One figure is wanted here: how many lines in the entries hold the word "inprogress".

+++++

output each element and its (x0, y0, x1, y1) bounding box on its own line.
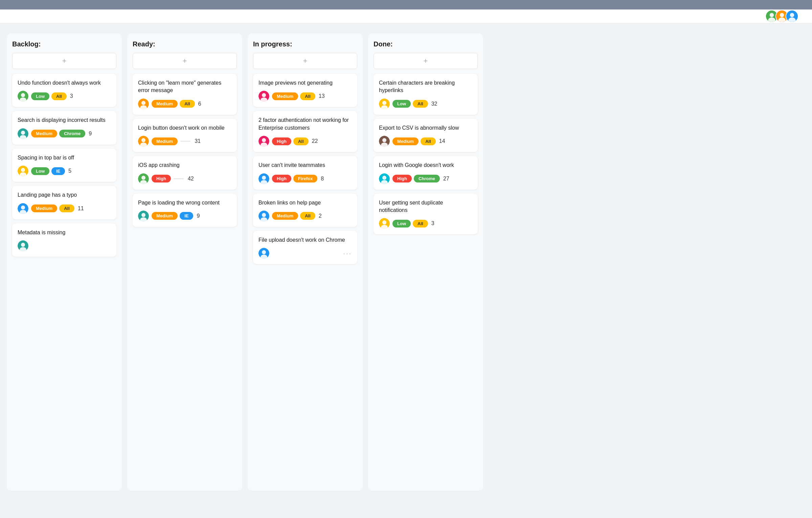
card-meta: MediumAll14 (379, 136, 472, 147)
priority-tag: Medium (272, 92, 298, 100)
card[interactable]: Login button doesn't work on mobileMediu… (133, 119, 237, 152)
card-count: 31 (195, 138, 201, 144)
card-avatar (18, 91, 28, 102)
card[interactable]: User getting sent duplicate notification… (374, 194, 478, 235)
card-meta (18, 240, 111, 251)
add-card-button-done[interactable]: + (374, 53, 478, 69)
card-count: 2 (319, 213, 322, 219)
card-avatar (379, 99, 390, 109)
platform-tag: All (300, 212, 315, 220)
card[interactable]: Landing page has a typoMediumAll11 (12, 186, 116, 219)
card-count: 11 (78, 206, 84, 212)
card-avatar (138, 173, 149, 184)
card[interactable]: User can't invite teammatesHighFirefox8 (253, 156, 357, 189)
card[interactable]: Certain characters are breaking hyperlin… (374, 74, 478, 115)
card-tags: MediumAll6 (152, 100, 231, 108)
card-meta: MediumAll11 (18, 203, 111, 214)
card-avatar (18, 240, 28, 251)
card-meta: ··· (258, 248, 352, 259)
add-card-button-inprogress[interactable]: + (253, 53, 357, 69)
column-inprogress: In progress:+Image previews not generati… (248, 34, 363, 491)
priority-tag: High (272, 137, 291, 145)
header-avatars (765, 10, 798, 23)
card[interactable]: Clicking on "learn more" generates error… (133, 74, 237, 115)
card-meta: High42 (138, 173, 231, 184)
svg-point-25 (141, 101, 145, 105)
card-count: 3 (70, 93, 73, 99)
svg-point-8 (788, 18, 795, 23)
svg-point-4 (780, 13, 784, 17)
add-card-button-backlog[interactable]: + (12, 53, 116, 69)
column-backlog: Backlog:+Undo function doesn't always wo… (7, 34, 122, 491)
card-avatar (18, 203, 28, 214)
priority-tag: Low (392, 220, 411, 228)
card[interactable]: Page is loading the wrong contentMediumI… (133, 194, 237, 227)
platform-tag: Chrome (59, 130, 85, 137)
card-title: 2 factor authentication not working for … (258, 116, 352, 132)
card-title: Broken links on help page (258, 199, 352, 207)
card-tags: LowAll3 (31, 92, 111, 100)
card-avatar (258, 91, 269, 102)
card[interactable]: Undo function doesn't always workLowAll3 (12, 74, 116, 107)
platform-tag: Chrome (414, 175, 440, 182)
card-title: Certain characters are breaking hyperlin… (379, 79, 472, 94)
column-header-inprogress: In progress: (253, 40, 357, 48)
card-count: 27 (443, 176, 449, 182)
card-tags: MediumAll13 (272, 92, 352, 100)
card-meta: LowAll32 (379, 99, 472, 109)
card-tags: MediumIE9 (152, 212, 231, 220)
svg-point-46 (262, 213, 266, 217)
card[interactable]: Export to CSV is abnormally slowMediumAl… (374, 119, 478, 152)
priority-tag: Medium (152, 212, 178, 220)
platform-tag: All (413, 100, 428, 108)
column-header-backlog: Backlog: (12, 40, 116, 48)
card-title: Metadata is missing (18, 229, 111, 236)
card-title: Image previews not generating (258, 79, 352, 87)
card-avatar (258, 211, 269, 221)
column-header-ready: Ready: (133, 40, 237, 48)
card[interactable]: Login with Google doesn't workHighChrome… (374, 156, 478, 189)
svg-point-31 (141, 176, 145, 180)
card[interactable]: iOS app crashingHigh42 (133, 156, 237, 189)
card[interactable]: Search is displaying incorrect resultsMe… (12, 111, 116, 144)
priority-tag: High (272, 175, 291, 182)
card[interactable]: Spacing in top bar is offLowIE5 (12, 149, 116, 182)
card-title: Page is loading the wrong content (138, 199, 231, 207)
card-meta: Medium31 (138, 136, 231, 147)
app-header (0, 9, 812, 23)
svg-point-5 (778, 18, 785, 23)
svg-point-10 (21, 93, 25, 97)
card-title: Undo function doesn't always work (18, 79, 111, 87)
card[interactable]: Image previews not generatingMediumAll13 (253, 74, 357, 107)
card-meta: LowIE5 (18, 166, 111, 176)
platform-tag: Firefox (293, 175, 317, 182)
add-card-button-ready[interactable]: + (133, 53, 237, 69)
card-avatar (379, 136, 390, 147)
card-tags: LowAll32 (392, 100, 472, 108)
priority-tag: Medium (31, 204, 57, 212)
card-meta: MediumIE9 (138, 211, 231, 221)
card-tags: Medium31 (152, 137, 231, 145)
card[interactable]: Broken links on help pageMediumAll2 (253, 194, 357, 227)
card-title: Spacing in top bar is off (18, 154, 111, 161)
priority-tag: Low (31, 167, 49, 175)
priority-tag: Medium (272, 212, 298, 220)
svg-point-22 (21, 243, 25, 247)
card[interactable]: Metadata is missing (12, 223, 116, 257)
card-title: File upload doesn't work on Chrome (258, 236, 352, 244)
card-meta: MediumAll13 (258, 91, 352, 102)
card-dots: ··· (343, 250, 352, 257)
card-title: Login button doesn't work on mobile (138, 124, 231, 132)
card-count: 9 (197, 213, 200, 219)
top-bar (0, 0, 812, 9)
card-title: Export to CSV is abnormally slow (379, 124, 472, 132)
card-meta: HighAll22 (258, 136, 352, 147)
svg-point-1 (770, 13, 774, 17)
header-avatar[interactable] (786, 10, 798, 23)
card-tags: LowAll3 (392, 220, 472, 228)
platform-tag: All (51, 92, 67, 100)
card[interactable]: File upload doesn't work on Chrome··· (253, 231, 357, 264)
priority-tag: Low (392, 100, 411, 108)
card-tags: High42 (152, 175, 231, 182)
card[interactable]: 2 factor authentication not working for … (253, 111, 357, 152)
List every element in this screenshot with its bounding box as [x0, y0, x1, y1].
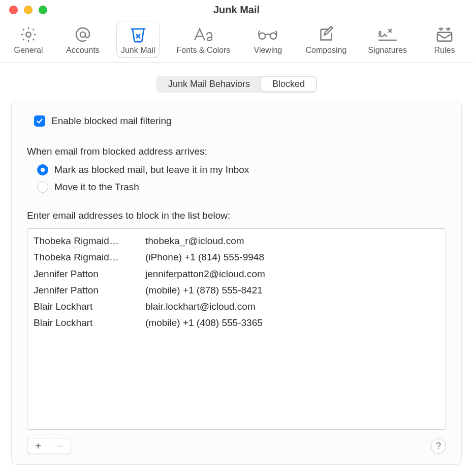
- preferences-window: Junk Mail General Accounts: [0, 0, 473, 476]
- tab-label: Viewing: [254, 46, 282, 55]
- option-label: Move it to the Trash: [54, 182, 139, 193]
- svg-rect-4: [437, 33, 452, 41]
- contact-detail: blair.lockhart@icloud.com: [145, 299, 439, 315]
- list-heading: Enter email addresses to block in the li…: [27, 210, 446, 221]
- signature-icon: [376, 24, 399, 45]
- list-item[interactable]: Jennifer Patton (mobile) +1 (878) 555-84…: [34, 282, 439, 299]
- tab-label: Junk Mail: [121, 46, 155, 55]
- tab-junk-mail[interactable]: Junk Mail: [117, 21, 160, 57]
- blocked-list[interactable]: Thobeka Rigmaid… thobeka_r@icloud.com Th…: [27, 228, 446, 430]
- enable-blocked-label: Enable blocked mail filtering: [51, 115, 172, 127]
- content-area: Junk Mail Behaviors Blocked Enable block…: [0, 63, 473, 476]
- option-mark-blocked[interactable]: Mark as blocked mail, but leave it in my…: [37, 164, 446, 175]
- contact-name: Thobeka Rigmaid…: [34, 249, 145, 265]
- list-item[interactable]: Thobeka Rigmaid… thobeka_r@icloud.com: [34, 233, 439, 249]
- arrives-options: Mark as blocked mail, but leave it in my…: [37, 164, 446, 193]
- contact-detail: jenniferpatton2@icloud.com: [145, 266, 439, 282]
- zoom-window-button[interactable]: [39, 6, 47, 14]
- minus-icon: −: [57, 440, 63, 452]
- at-icon: [72, 24, 94, 45]
- contact-detail: (iPhone) +1 (814) 555-9948: [145, 249, 439, 265]
- tab-label: Signatures: [368, 46, 407, 55]
- contact-name: Jennifer Patton: [34, 282, 145, 299]
- contact-name: Jennifer Patton: [34, 266, 145, 282]
- contact-name: Thobeka Rigmaid…: [34, 233, 145, 249]
- svg-point-3: [270, 33, 276, 39]
- option-move-trash[interactable]: Move it to the Trash: [37, 182, 446, 193]
- radio-mark-blocked[interactable]: [37, 164, 48, 175]
- add-remove-control: + −: [27, 438, 71, 454]
- list-item[interactable]: Blair Lockhart blair.lockhart@icloud.com: [34, 299, 439, 315]
- sub-tabs: Junk Mail Behaviors Blocked: [11, 76, 462, 93]
- tab-label: General: [14, 46, 43, 55]
- window-title: Junk Mail: [0, 4, 473, 16]
- tab-label: Fonts & Colors: [177, 46, 231, 55]
- arrives-heading: When email from blocked address arrives:: [27, 146, 446, 157]
- window-controls: [0, 6, 47, 14]
- tab-composing[interactable]: Composing: [301, 21, 351, 57]
- plus-icon: +: [35, 440, 41, 452]
- contact-detail: (mobile) +1 (408) 555-3365: [145, 315, 439, 331]
- contact-detail: (mobile) +1 (878) 555-8421: [145, 282, 439, 299]
- close-window-button[interactable]: [9, 6, 18, 14]
- option-label: Mark as blocked mail, but leave it in my…: [54, 164, 249, 175]
- contact-name: Blair Lockhart: [34, 315, 145, 331]
- fonts-icon: [192, 24, 214, 45]
- minimize-window-button[interactable]: [24, 6, 33, 14]
- tab-signatures[interactable]: Signatures: [364, 21, 411, 57]
- tab-label: Accounts: [66, 46, 100, 55]
- contact-name: Blair Lockhart: [34, 299, 145, 315]
- list-item[interactable]: Jennifer Patton jenniferpatton2@icloud.c…: [34, 266, 439, 282]
- tab-label: Composing: [305, 46, 346, 55]
- radio-move-trash[interactable]: [37, 182, 48, 193]
- titlebar: Junk Mail: [0, 0, 473, 19]
- tab-general[interactable]: General: [8, 21, 49, 57]
- add-button[interactable]: +: [27, 438, 49, 454]
- list-item[interactable]: Thobeka Rigmaid… (iPhone) +1 (814) 555-9…: [34, 249, 439, 265]
- svg-point-0: [26, 32, 31, 37]
- glasses-icon: [257, 24, 279, 45]
- tab-rules[interactable]: Rules: [424, 21, 465, 57]
- blocked-panel: Enable blocked mail filtering When email…: [11, 100, 462, 465]
- subtab-behaviors[interactable]: Junk Mail Behaviors: [157, 77, 261, 92]
- help-icon: ?: [436, 441, 441, 452]
- panel-footer: + − ?: [27, 438, 446, 454]
- preferences-toolbar: General Accounts Junk Mail: [0, 19, 473, 63]
- tab-viewing[interactable]: Viewing: [247, 21, 288, 57]
- svg-point-1: [80, 32, 85, 37]
- gear-icon: [17, 24, 40, 45]
- tab-label: Rules: [434, 46, 455, 55]
- enable-blocked-checkbox[interactable]: [34, 115, 45, 127]
- tab-fonts-colors[interactable]: Fonts & Colors: [173, 21, 235, 57]
- enable-blocked-filtering-row[interactable]: Enable blocked mail filtering: [34, 115, 446, 127]
- contact-detail: thobeka_r@icloud.com: [145, 233, 439, 249]
- rules-icon: [433, 24, 456, 45]
- subtab-blocked[interactable]: Blocked: [261, 77, 316, 92]
- list-item[interactable]: Blair Lockhart (mobile) +1 (408) 555-336…: [34, 315, 439, 331]
- remove-button[interactable]: −: [49, 438, 71, 454]
- tab-accounts[interactable]: Accounts: [62, 21, 104, 57]
- junk-bin-icon: [127, 24, 149, 45]
- compose-icon: [315, 24, 337, 45]
- svg-point-2: [259, 33, 265, 39]
- help-button[interactable]: ?: [431, 438, 446, 454]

+++++

* Response to this task
3